Myths. They’re powerful things. We tell them because they’re full of capital “T” Truth — even if the stories themselves aren’t historically accurate. Throughout antiquity our forebears nourished these narratives to maintain the rhythms and rituals of daily life. I don’t accept that the Greeks believed fanciful stories of their gods warring away on Mount Olympus, anymore than I believe that Odysseus lashed himself to the mast of his fast black ship to keep from falling to the Sirens’ salacious succor. But it doesn’t really make them any less true either, does it?
Hestia is the goddess of the hearth. The communal center. Civilization, as the Greeks understood it, would crumble without a central hearth. And I’m obliged to think we too are better served in coming to the central hearth fires to commune. To be still. I know you’ve done it: sitting there in stilled silence as the campfire embers burned low. Mesmerized by the last lapping flames. Centered. Whole.
I started Hestia Tobacco after having the privilege to work with a few farmers and their families who embody this ethos. Alongside Kentucky’s patron saint of organic tobacco farming, Wendell Berry, we seek “The Peace of Wild Things” through farmers studying the terroir of their land. And instinctively understanding how best to work their dark silty fields. Like coffee plants or grape vines, the tobacco plant remains brittle and frail through its early growth. You don’t tend to it with gargantuan machinery or store it in sky-scraping silos.
We stripped the tobacco down to its perfect, environmentally respectful ideal: pure naked tobacco plants left to grow wild and unadulterated. To care for these plants you have to do it the hard way. The meaningful way. And the knowledge to plant it, prune it, harvest it, and cure it remains an art form passed down by word of mouth, and guarded like a family secret. Our tobacco families are the center of our operation. This is their ritual. Their craft and rite of passage. Because the beginning of Hestia’s art is to consume and partake in their story. To become a page, not a footnote.

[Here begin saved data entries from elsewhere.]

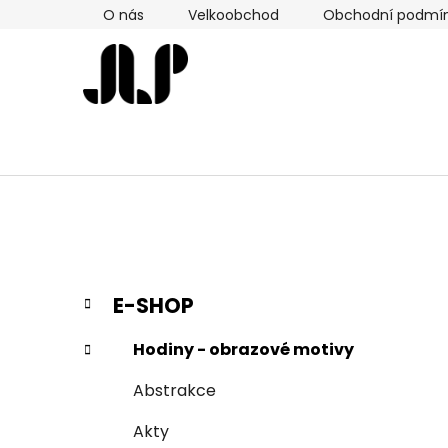
Přejít
O nás
Velkoobchod
Obchodní podmí
na
obsah
P
K
Přeskočit
E-SHOP
a
kategorie
o
t
s
Hodiny - obrazové motivy
e
t
g
Abstrakce
r
o
a
r
Akty
i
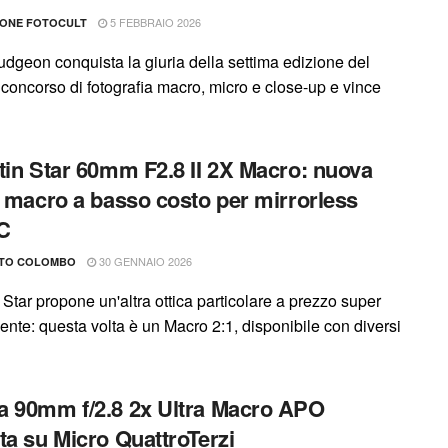
5 FEBBRAIO 2026
IONE FOTOCULT
dgeon conquista la giuria della settima edizione del
 concorso di fotografia macro, micro e close-up e vince
tin Star 60mm F2.8 II 2X Macro: nuova
a macro a basso costo per mirrorless
C
30 GENNAIO 2026
TO COLOMBO
 Star propone un'altra ottica particolare a prezzo super
ente: questa volta è un Macro 2:1, disponibile con diversi
 90mm f/2.8 2x Ultra Macro APO
ta su Micro QuattroTerzi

And this is my rite of passage, too. My morning meditation and prayer. On my porch. With a perfectly designed and constructed cigarette or two and a brimming, frothy ceramic French press. I drink the steaming beans ripened on a Costa Rican hill, roasted by some folks down the street. Whilst breathing deep the burning leaves of my farmers’ fields. I commune in their craft. In their ritual. And make it part of my own, collecting myself for the day. It’s certainly a myth that tobacco is good for you. And maybe there’s still some kernel of Truth in that after all, too.